You get a set of 3 plastic (PP) holders for just under $8, each measuring 1/2″ wide x 11/16″ long. They’re barrel-shaped, grooved for grip, and also have a built-in rare-earth magnet.
The integrated magnet actually serves two purposes. First, the magnet helps with screwdriver bit retention, letting you use 1″ insert bits – this is an obvious and typical feature. Second, Lee Valley says that the magnet lets you store the bit holders on any ferrous surface.
What this means is that you can attach one to your refrigerator (or at least those that magnets work on), your tool box, your tool cart, or any other such ferromagnetic steel surface.
They’re red, which should help with spotting them for easy retrieval.
The bit driver handle’s small size of course means it’s best suited for low-torque applications, but there are still plenty of uses, such as for turning the screws on a light switch cover plate.
They also demonstrate its usefulness for woodworking plane adjustments.
I’ve seen larger metal-body fingertip screwdriver bit holders before, and own one or two Craftsman-branded ones. They’re definitely useful, and it could be argued that they’re a better value at only slightly higher pricing. But, these plastic ones from Lee Valley has two big selling points in my opinion.

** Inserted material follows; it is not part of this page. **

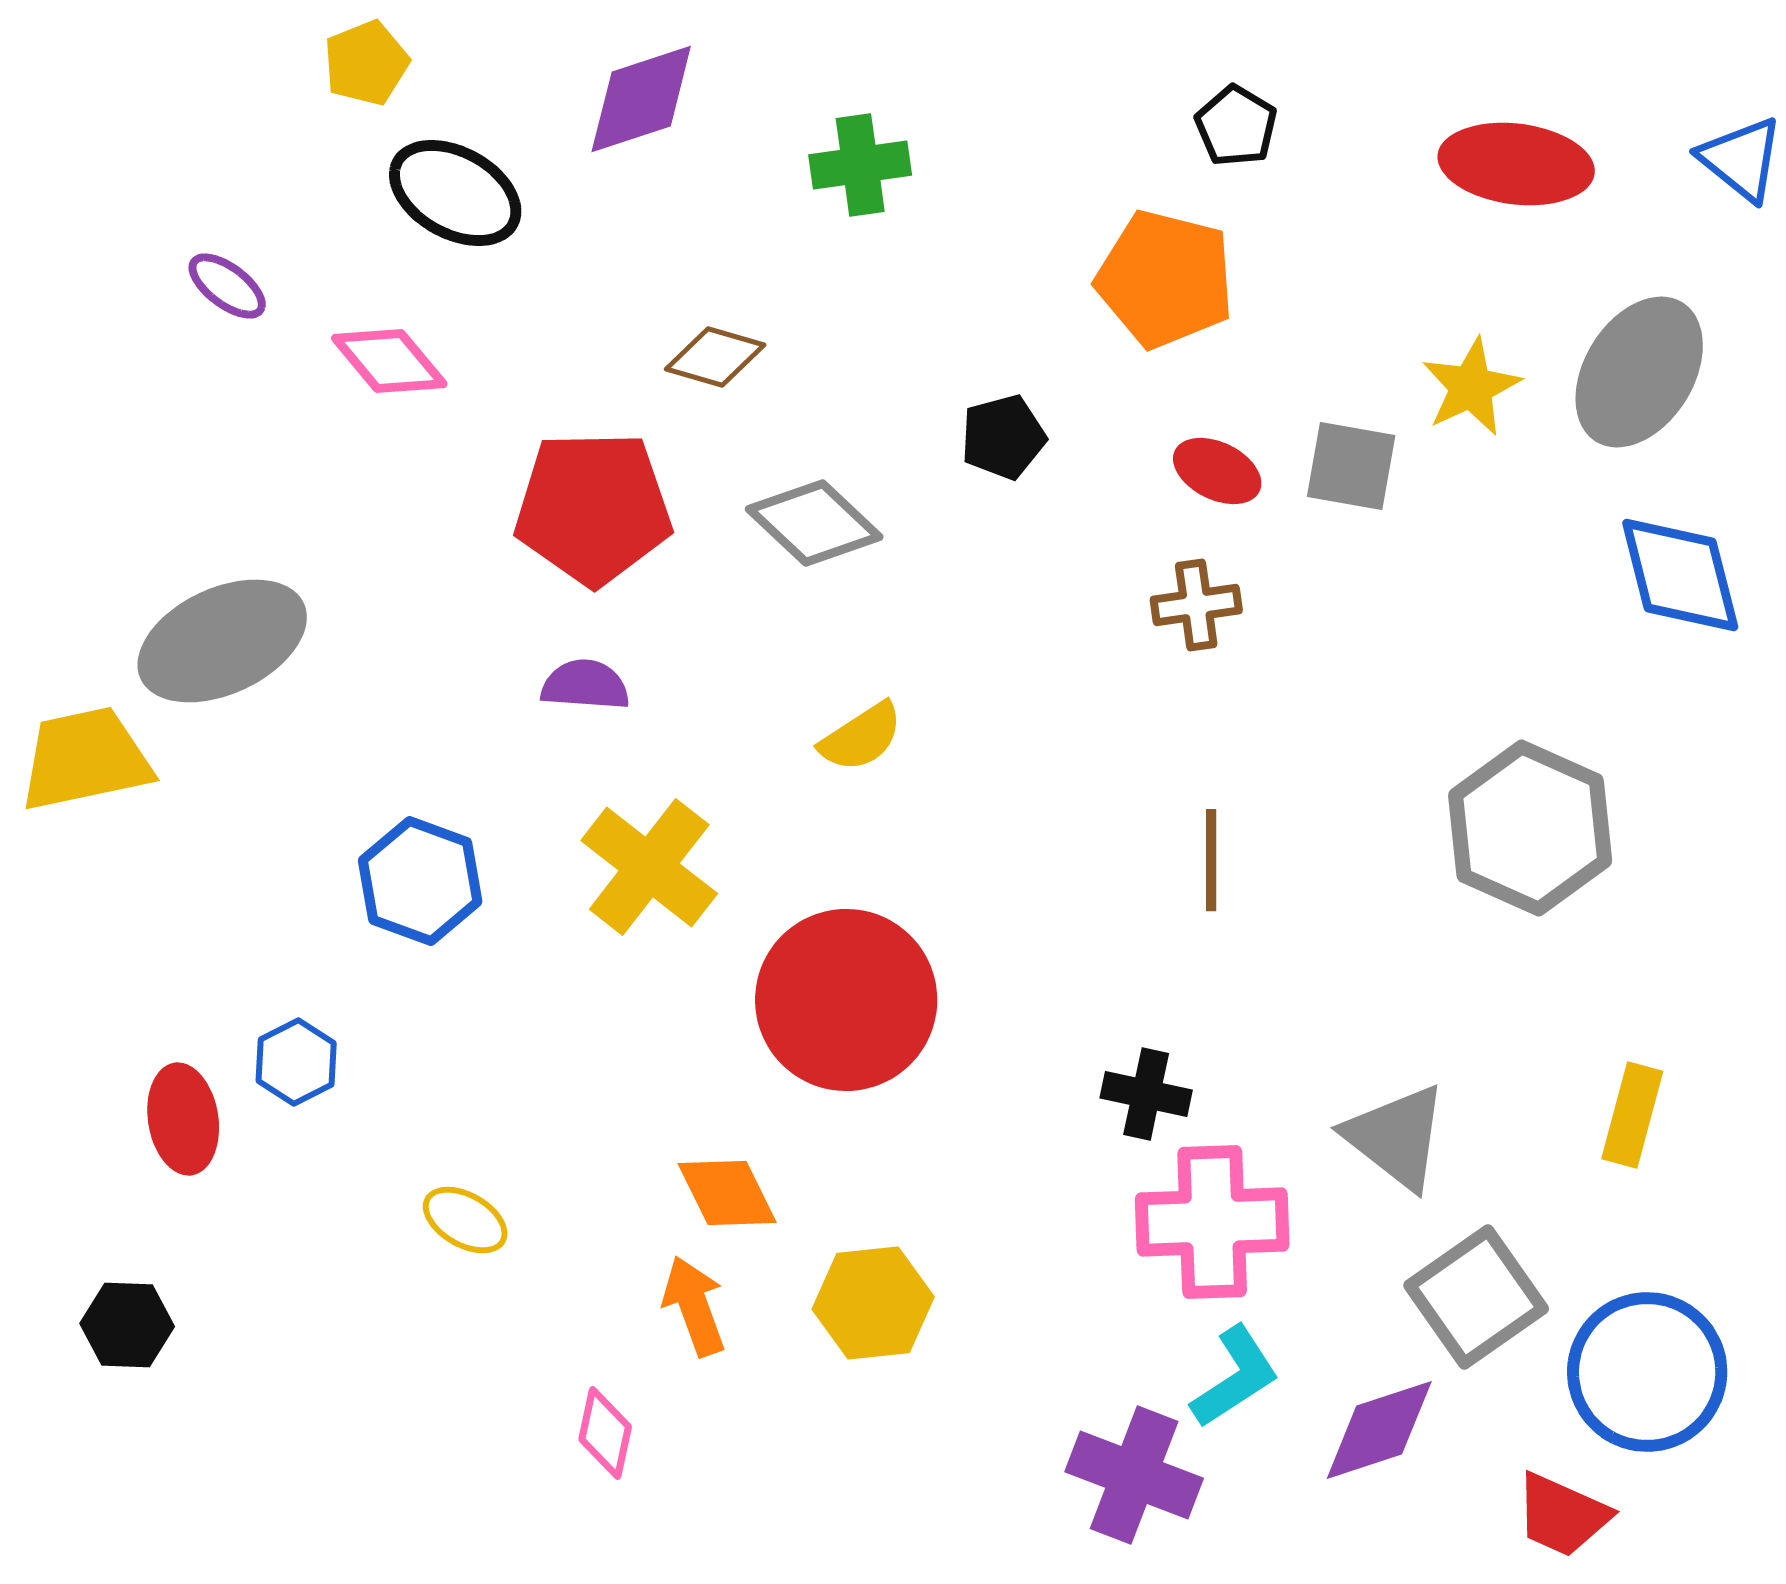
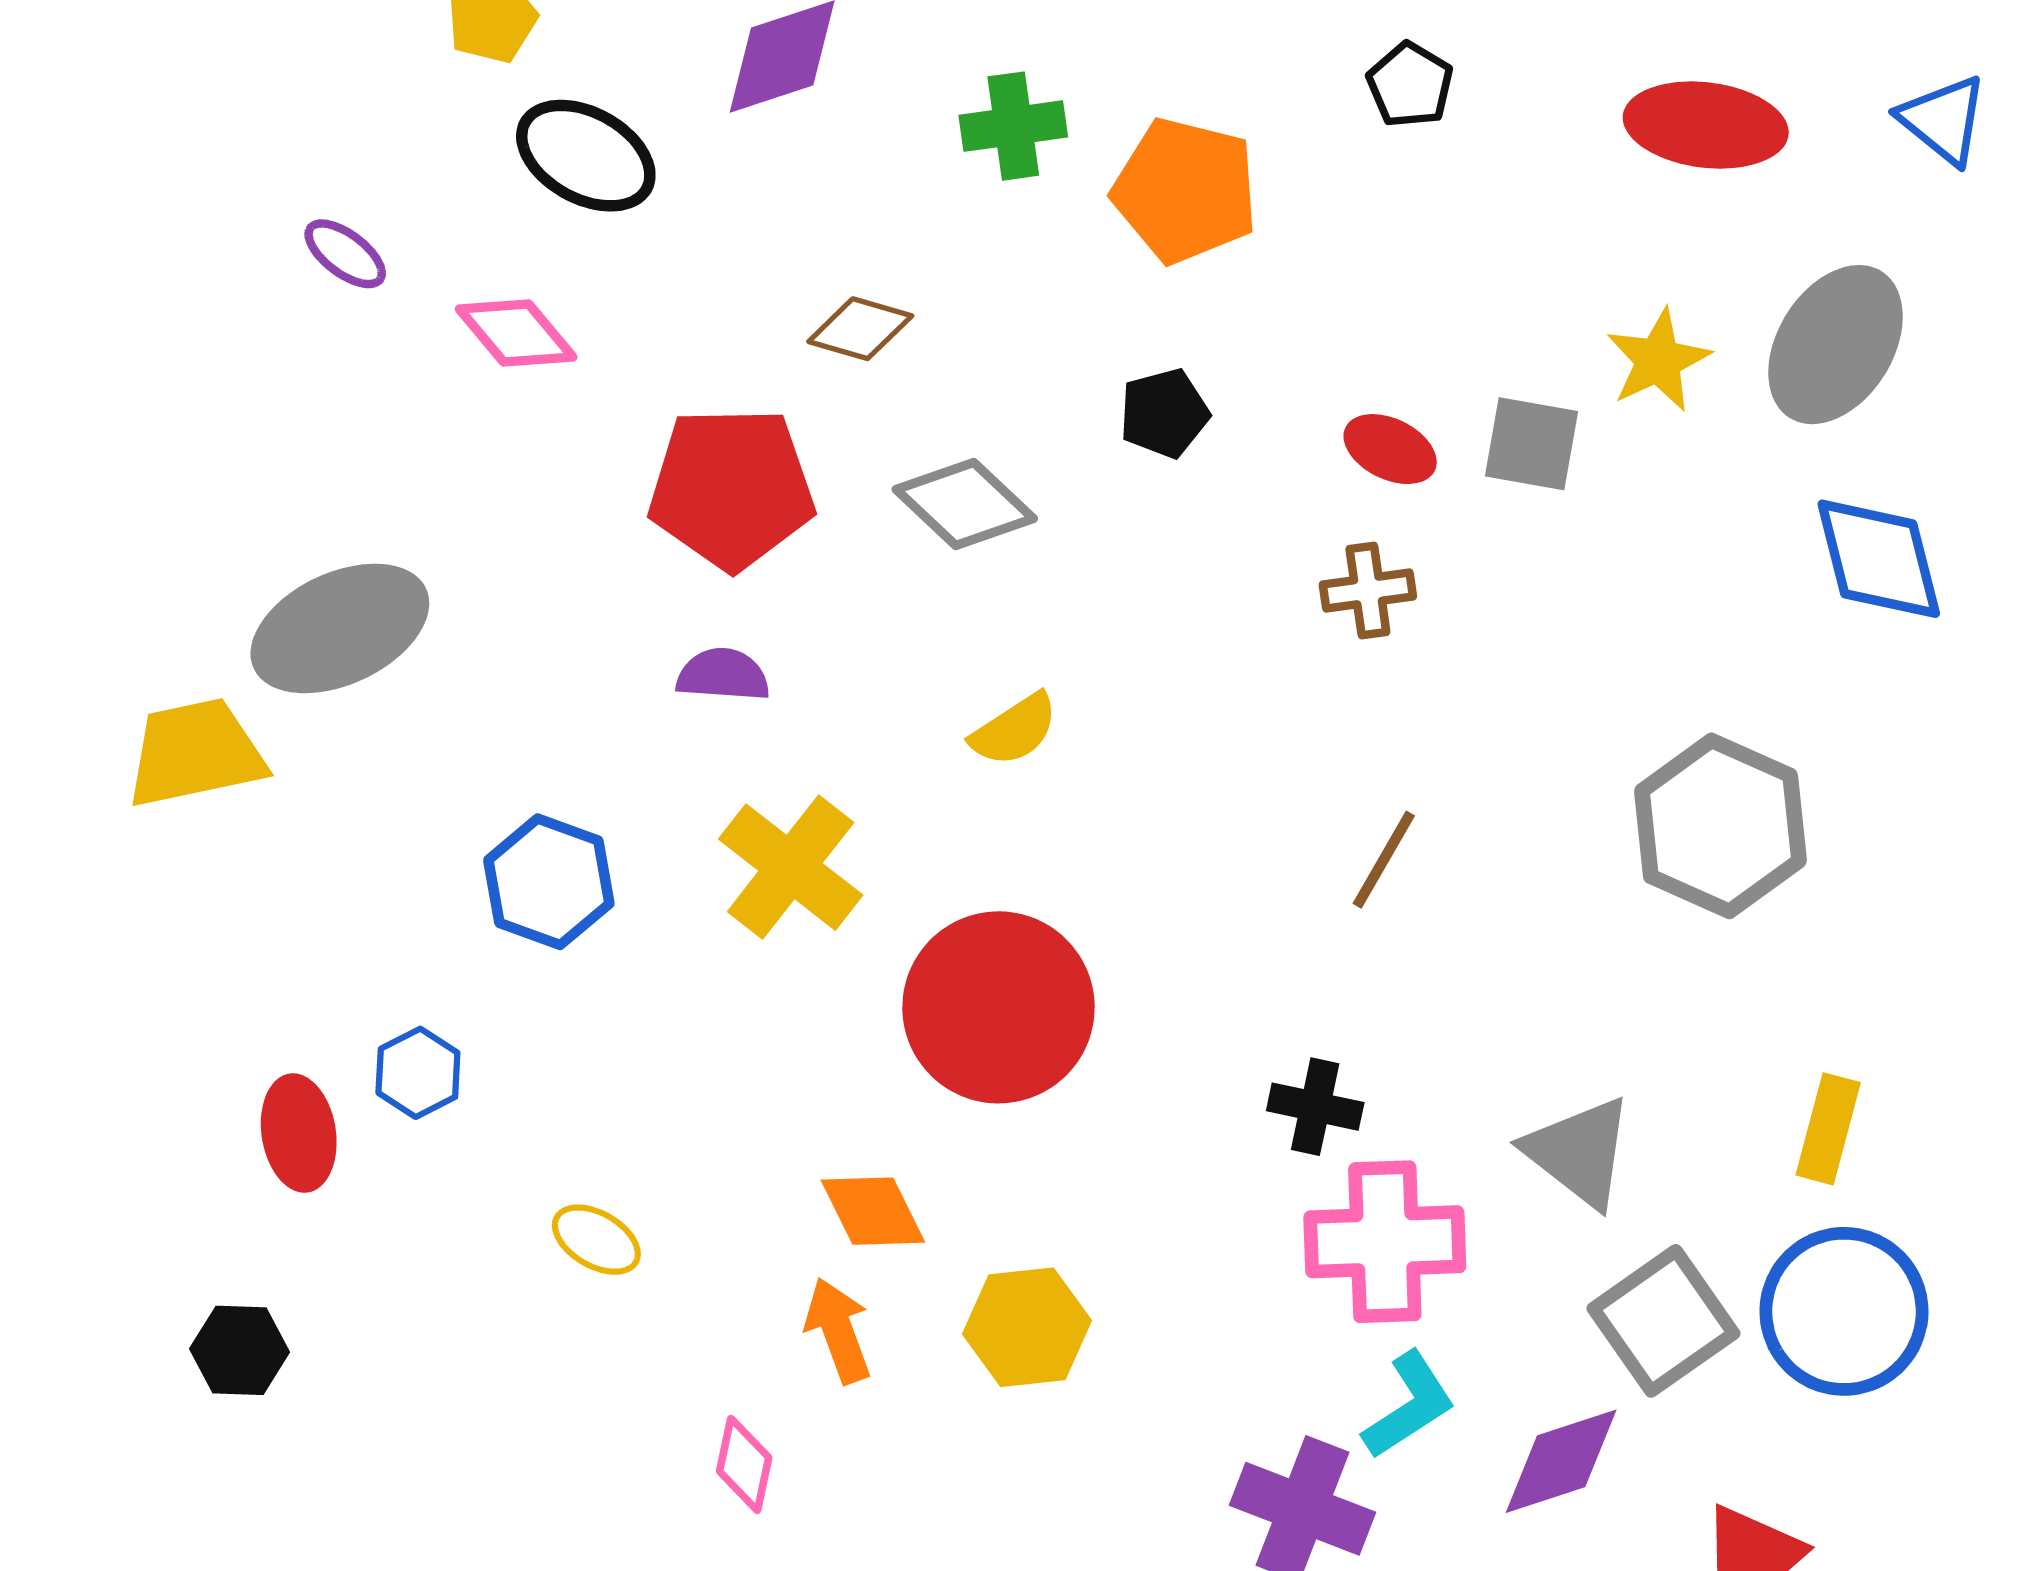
orange pentagon: (1165, 279) -> (1185, 190), moved
brown line: (1211, 860) -> (1384, 860), turned 30
blue circle: (1647, 1372) -> (1844, 1311), moved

First, being able to stick them to magnetic surfaces is a big deal. There are a lot of times when I need a small screwdriver bit for something quick and light-duty, and it would help to have a small screwdriver bit holder at the ready. I haven’t tried these yet however, and can’t comment as to whether they can still stick to a ferrous surface with a bit loaded in – that sure would add to their convenience.
Second, the small size makes these bit holders easy to stash in a pocket, tool bag, tool pouch, or wherever else. Other fingertip drivers are small, but these look much smaller. For some people, that could make a big difference. Let’s say you’re working in a tight space, or want to minimize the weight being carried where every gram counts – that’s where these might shine.
At just under $8 for 3, the bit drivers come out to be $2.65 each, which seems fair for a piece of shaped plastic with a magnet embedded inside.
Any other mini or fingertip bit drivers you could recommend?